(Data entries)
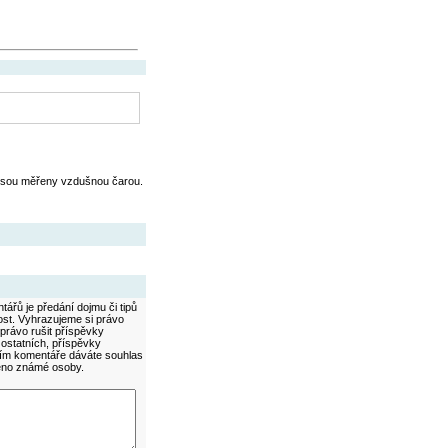
jsou měřeny vzdušnou čarou.
ářů je předání dojmu či tipů
ost. Vyhrazujeme si právo
právo rušit příspěvky
 ostatních, příspěvky
áním komentáře dáváte souhlas
méno známé osoby.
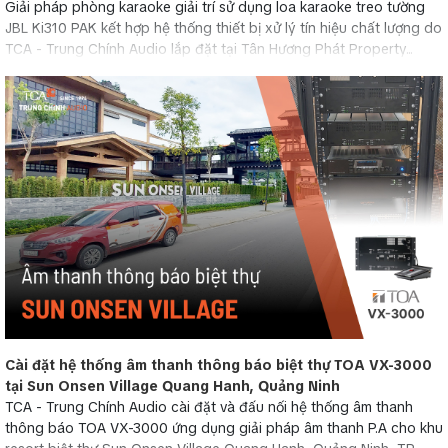
Giải pháp phòng karaoke giải trí sử dụng loa karaoke treo tường
JBL Ki310 PAK kết hợp hệ thống thiết bị xử lý tín hiệu chất lượng do
TCA - Trung Chính Audio lắp đặt tại Tân Hương Phát Property...
Cài đặt hệ thống âm thanh thông báo biệt thự TOA VX-3000
tại Sun Onsen Village Quang Hanh, Quảng Ninh
TCA - Trung Chính Audio cài đặt và đấu nối hệ thống âm thanh
thông báo TOA VX-3000 ứng dụng giải pháp âm thanh P.A cho khu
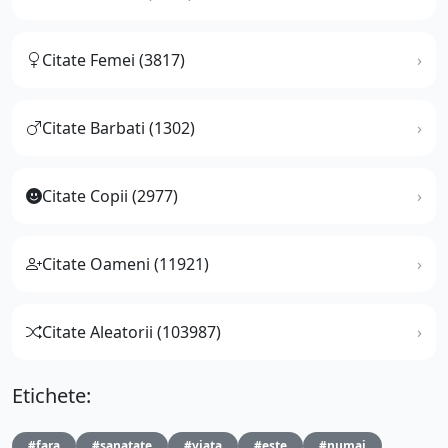
Citate Femei (3817)
Citate Barbati (1302)
Citate Copii (2977)
Citate Oameni (11921)
Citate Aleatorii (103987)
Etichete:
#fara
#sanatate
#viata
#este
#numai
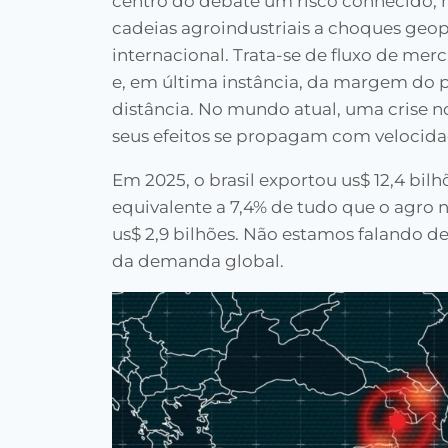
centro do debate um risco conhecido, 
cadeias agroindustriais a choques geop
internacional. Trata-se de fluxo de merc
e, em última instância, da margem do p
distância. No mundo atual, uma crise no
seus efeitos se propagam com velocida
Em 2025, o brasil exportou us$ 12,4 bil
equivalente a 7,4% de tudo que o agro 
us$ 2,9 bilhões. Não estamos falando d
da demanda global.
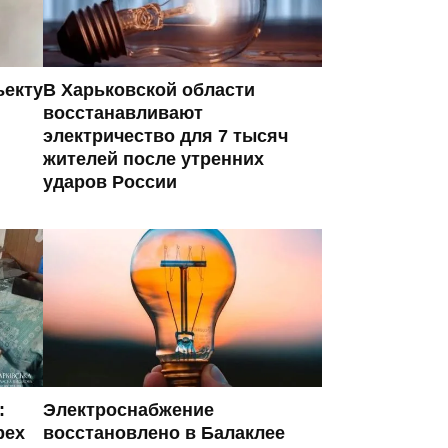
ъекту
В Харьковской области
восстанавливают
электричество для 7 тысяч
жителей после утренних
ударов России
:
Электроснабжение
рех
восстановлено в Балаклее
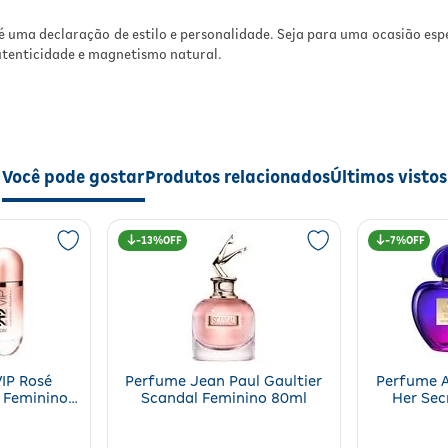
 uma declaração de estilo e personalidade. Seja para uma ocasião espec
tenticidade e magnetismo natural.
Você pode gostar
Produtos relacionados
Últimos vistos
13%
7%
IP Rosé
Perfume Jean Paul Gaultier
Perfume A
a Feminino
Scandal Feminino 80ml
Her Sec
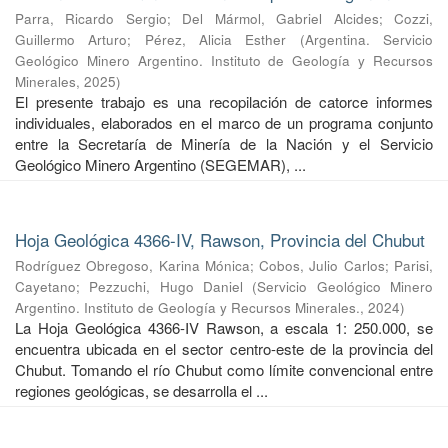
Parra, Ricardo Sergio
;
Del Mármol, Gabriel Alcides
;
Cozzi,
Guillermo Arturo
;
Pérez, Alicia Esther
(
Argentina. Servicio
Geológico Minero Argentino. Instituto de Geología y Recursos
Minerales
,
2025
)
El presente trabajo es una recopilación de catorce informes
individuales, elaborados en el marco de un programa conjunto
entre la Secretaría de Minería de la Nación y el Servicio
Geológico Minero Argentino (SEGEMAR), ...
Hoja Geológica 4366-IV, Rawson, Provincia del Chubut
Rodríguez Obregoso, Karina Mónica
;
Cobos, Julio Carlos
;
Parisi,
Cayetano
;
Pezzuchi, Hugo Daniel
(
Servicio Geológico Minero
Argentino. Instituto de Geología y Recursos Minerales.
,
2024
)
La Hoja Geológica 4366-IV Rawson, a escala 1: 250.000, se
encuentra ubicada en el sector centro-este de la provincia del
Chubut. Tomando el río Chubut como límite convencional entre
regiones geológicas, se desarrolla el ...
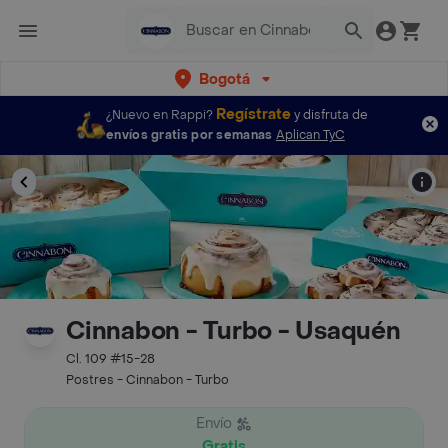
Bogotá
Regístrate
¿Nuevo en Rappi?
y disfruta de
envíos gratis por semanas
Aplican TyC
Cinnabon - Turbo - Usaquén
Cl. 109 #15-28
Postres - Cinnabon - Turbo
Envío
Gratis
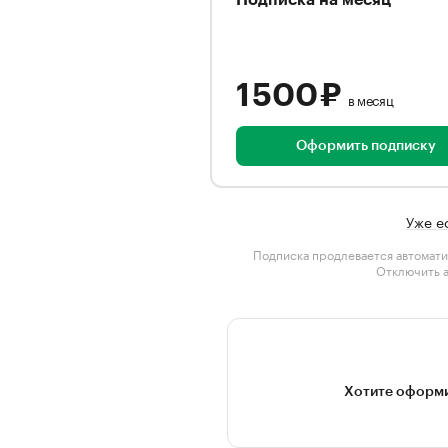
Подписка на месяц
1 500 ₽
в месяц
Оформить подписку
Уже е
Подписка продлевается автомати
Отключить 
Хотите оформи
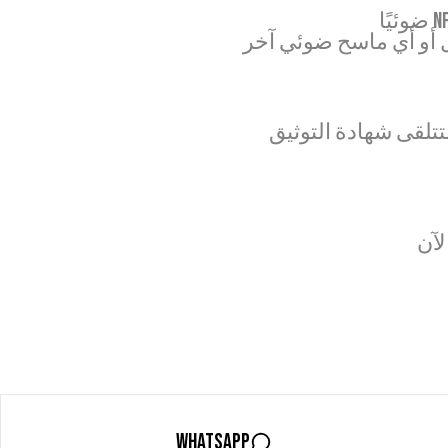
أو أي ماسح ضوئي آخر
آن
WhatsApp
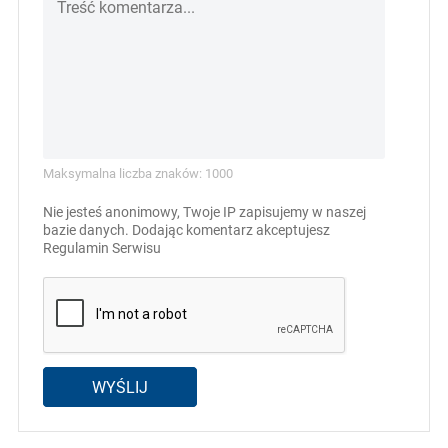
Maksymalna liczba znaków: 1000
Nie jesteś anonimowy, Twoje IP zapisujemy w naszej
bazie danych. Dodając komentarz akceptujesz
Regulamin Serwisu
WYŚLIJ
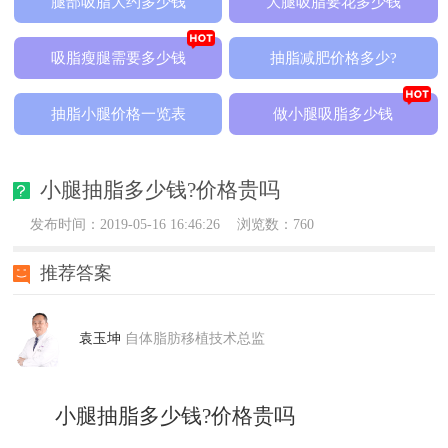
腿部吸脂大约多少钱
大腿吸脂要花多少钱
吸脂瘦腿需要多少钱
抽脂减肥价格多少?
抽脂小腿价格一览表
做小腿吸脂多少钱
小腿抽脂多少钱?价格贵吗
发布时间：2019-05-16 16:46:26
浏览数：760
推荐答案
袁玉坤
自体脂肪移植技术总监
小腿抽脂多少钱?价格贵吗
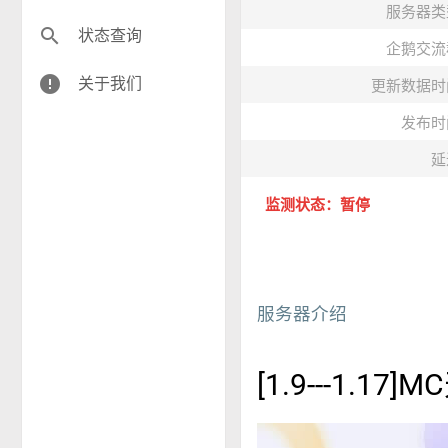
服务器类
search
状态查询
企鹅交流
error
关于我们
更新数据时
发布时
延
监测状态：暂停
服务器介绍
[1.9---1.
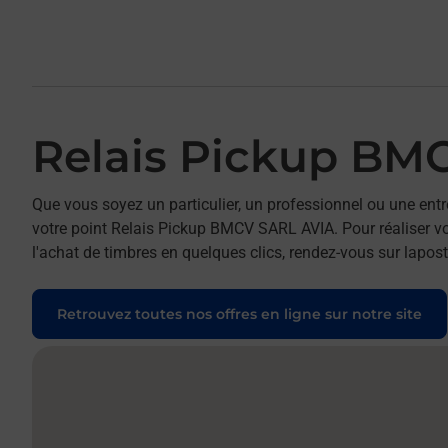
Relais Pickup BM
Que vous soyez un particulier, un professionnel ou une entr
votre point Relais Pickup BMCV SARL AVIA. Pour réaliser vo
l'achat de timbres en quelques clics, rendez-vous sur laposte
Retrouvez toutes nos offres en ligne sur notre site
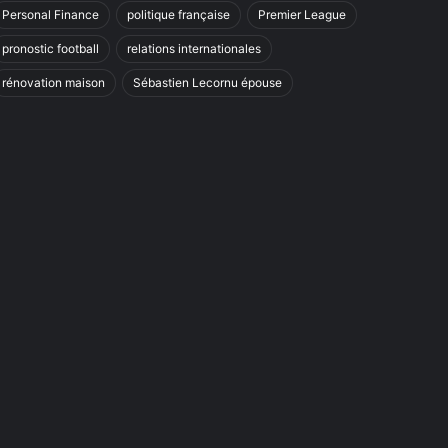
Personal Finance
politique française
Premier League
pronostic football
relations internationales
rénovation maison
Sébastien Lecornu épouse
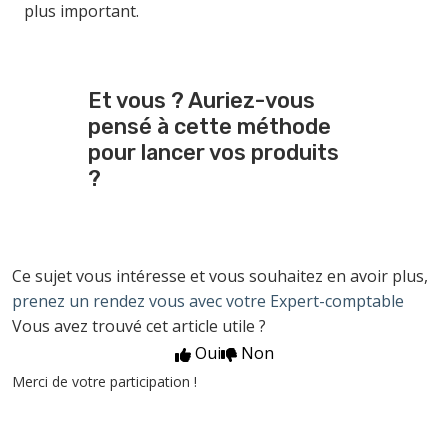
plus important.
Et vous ? Auriez-vous
pensé à cette méthode
pour lancer vos produits
?
Ce sujet vous intéresse et vous souhaitez en avoir plus,
prenez un rendez vous avec votre Expert-comptable
Vous avez trouvé cet article utile ?
Oui
Non
Merci de votre participation !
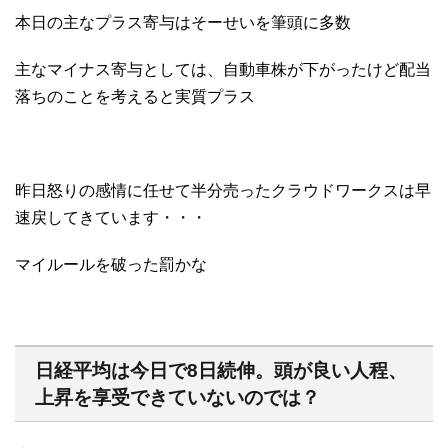
本日の主なプラス寄与はそーせいを筆頭に多数
主なマイナス寄与としては、自動車株が下がったけど配当
落ちのことを考えると実質プラス
昨日怒りの感情に任せて半分売ったクラウドワークスは早
速戻してきています・・・
マイルールを破った罰かな
日経平均は今日で8日続伸。頭が良い人程、
上昇を享受できていないのでは？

** AIM OF THE TASK **
Return every record exactly, leaving out the pictures.

** EXERCISE RESPONSE **
jsou měřeny vzdušnou čarou.
ářů je předání dojmu či tipů
ost. Vyhrazujeme si právo
právo rušit příspěvky
 ostatních, příspěvky
áním komentáře dáváte souhlas
méno známé osoby.
Giải pháp phòng karaoke giải trí sử dụng loa karaoke treo tường
JBL Ki310 PAK kết hợp hệ thống thiết bị xử lý tín hiệu chất lượng do
TCA - Trung Chính Audio lắp đặt tại Tân Hương Phát Property...
Cài đặt hệ thống âm thanh thông báo biệt thự TOA VX-3000
tại Sun Onsen Village Quang Hanh, Quảng Ninh
TCA - Trung Chính Audio cài đặt và đấu nối hệ thống âm thanh
thông báo TOA VX-3000 ứng dụng giải pháp âm thanh P.A cho khu
Citate Femei (3817)
Citate Barbati (1302)
Citate Copii (2977)
Citate Oameni (11921)
Citate Aleatorii (103987)
Etichete:
#fara
#sanatate
#viata
#este
#numai
centro do debate um risco conhecido, 
cadeias agroindustriais a choques geop
internacional. Trata-se de fluxo de merc
e, em última instância, da margem do p
distância. No mundo atual, uma crise no
seus efeitos se propagam com velocida
Em 2025, o brasil exportou us$ 12,4 bil
equivalente a 7,4% de tudo que o agro 
us$ 2,9 bilhões. Não estamos falando d
da demanda global.
ъекту
В Харьковской области
восстанавливают
электричество для 7 тысяч
жителей после утренних
ударов России
:
Электроснабжение
рех
восстановлено в Балаклее
 uma declaração de estilo e personalidade. Seja para uma ocasião espec
tenticidade e magnetismo natural.
Você pode gostar
Produtos relacionados
Últimos vistos
13%
7%
IP Rosé
Perfume Jean Paul Gaultier
Perfume A
a Feminino
Scandal Feminino 80ml
Her Sec
Parra, Ricardo Sergio
;
Del Mármol, Gabriel Alcides
;
Cozzi,
Guillermo Arturo
;
Pérez, Alicia Esther
(
Argentina. Servicio
Geológico Minero Argentino. Instituto de Geología y Recursos
Minerales
,
2025
)
El presente trabajo es una recopilación de catorce informes
individuales, elaborados en el marco de un programa conjunto
entre la Secretaría de Minería de la Nación y el Servicio
Geológico Minero Argentino (SEGEMAR), ...
Hoja Geológica 4366-IV, Rawson, Provincia del Chubut
Rodríguez Obregoso, Karina Mónica
;
Cobos, Julio Carlos
;
Parisi,
Cayetano
;
Pezzuchi, Hugo Daniel
(
Servicio Geológico Minero
Argentino. Instituto de Geología y Recursos Minerales.
,
2024
)
La Hoja Geológica 4366-IV Rawson, a escala 1: 250.000, se
encuentra ubicada en el sector centro-este de la provincia del
Chubut. Tomando el río Chubut como límite convencional entre
regiones geológicas, se desarrolla el ...
Bogotá
Regístrate
¿Nuevo en Rappi?
y disfruta de
envíos gratis por semanas
Aplican TyC
Cinnabon - Turbo - Usaquén
Cl. 109 #15-28
Postres - Cinnabon - Turbo
Envío
Gratis
Подписка на месяц
1 500 ₽
в месяц
Оформить подписку
Уже е
Подписка продлевается автомати
Отключить 
Хотите оформи
أو أي ماسح ضوئي آخر
آن
WhatsApp
Maksymalna liczba znaków: 1000
Nie jesteś anonimowy, Twoje IP zapisujemy w naszej
bazie danych. Dodając komentarz akceptujesz
Regulamin Serwisu
WYŚLIJ
腿部吸脂大约多少钱
大腿吸脂要花多少钱
吸脂瘦腿需要多少钱
抽脂减肥价格多少?
抽脂小腿价格一览表
做小腿吸脂多少钱
小腿抽脂多少钱?价格贵吗
发布时间：2019-05-16 16:46:26
浏览数：760
推荐答案
袁玉坤
自体脂肪移植技术总监
小腿抽脂多少钱?价格贵吗
服务器类
search
状态查询
企鹅交流
error
关于我们
更新数据时
发布时
延
监测状态：暂停
服务器介绍
[1.9---1.
Relais Pickup BM
Que vous soyez un particulier, un professionnel ou une entr
votre point Relais Pickup BMCV SARL AVIA. Pour réaliser vo
l'achat de timbres en quelques clics, rendez-vous sur laposte
Retrouvez toutes nos offres en ligne sur notre site
Personal Finance
politique française
Premier League
pronostic football
relations internationales
rénovation maison
Sébastien Lecornu épouse
plus important.
Et vous ? Auriez-vous
pensé à cette méthode
pour lancer vos produits
?
Ce sujet vous intéresse et vous souhaitez en avoir plus,
prenez un rendez vous avec votre Expert-comptable
Vous avez trouvé cet article utile ?
Oui
Non
Merci de votre participation !
本日の主なプラス寄与はそーせいを筆頭に多数
主なマイナス寄与としては、自動車株が下がったけど配当
落ちのことを考えると実質プラス
昨日怒りの感情に任せて半分売ったクラウドワークスは早
速戻してきています・・・
マイルールを破った罰かな
日経平均は今日で8日続伸。頭が良い人程、
上昇を享受できていないのでは？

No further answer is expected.